Hi, Thank you all for posting or sending you solution to Galileo's gambling problem which I repeat before I add my comments. "In the early 1600s, Galileo was asked to explain the fact that, although the number of triples of integers from 1 to 6 with sum 9 is the same as the number of such triples with sum 10, when three dice are rolled, a 9 seemed to come up less often a 10 supposedly in the experience of gamblers." A few of you observed and proved Mathematica-ly that the number of ten sums exceeds the number of nine sums in three throws of the dice. True enough, but the folks in Galileo's time didn't understand the concept of a probability space, and in particular an ordered n-tuple.
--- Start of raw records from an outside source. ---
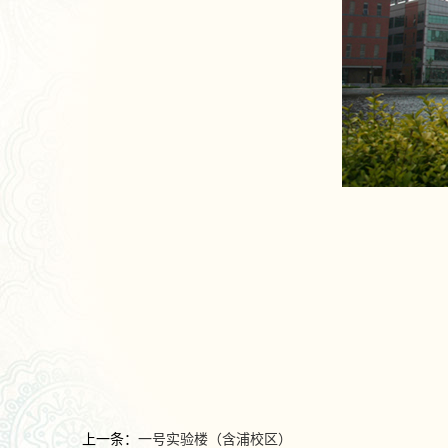
上一条：
一号实验楼（含浦校区）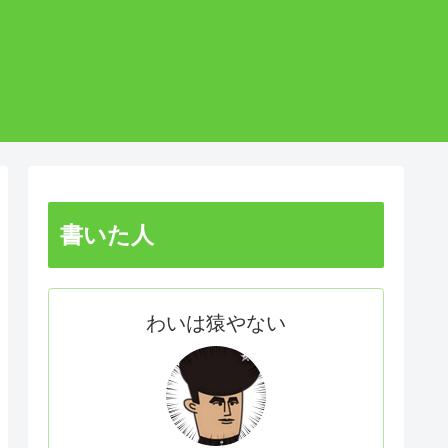
書いた人
わいは猿やない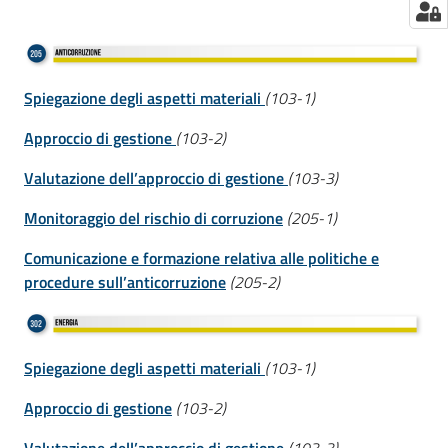
Spiegazione degli aspetti materiali
(103-1)
Approccio di gestione
(103-2)
Valutazione dell’approccio di gestione
(103-3)
Monitoraggio del rischio di corruzione
(205-1)
Comunicazione e formazione relativa alle politiche e
procedure sull’anticorruzione
(205-2)
Spiegazione degli aspetti materiali
(103-1)
Approccio di gestione
(103-2)
Valutazione dell’approccio di gestione
(103-3)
The number of such permutations in the throw of three dice does sum to ten more frequently than it sums to nine, but the number of combinations is the same, and that is what the gambler's counted on. There are six combinations of 3-tuple that sum to nine and ten. Nine:{{1,2,6},{1,3,5},{1,4,4},{2,2,5},{2,3,4},{3,3,3}} Ten:{{1,3,6},{1,4,5},{2,2,6},{2,3,5},{2,4,4},{3,3,4}} And this another programming problem, that of a replacement rule that takes a finite probability space and kicks out a designated subset. In particular the 3-tuple set of the three dice and the number of combinations that sum to nine or ten. I was interested in the several ways that the last problem was answered, and I am working at understanding it all. Thanks.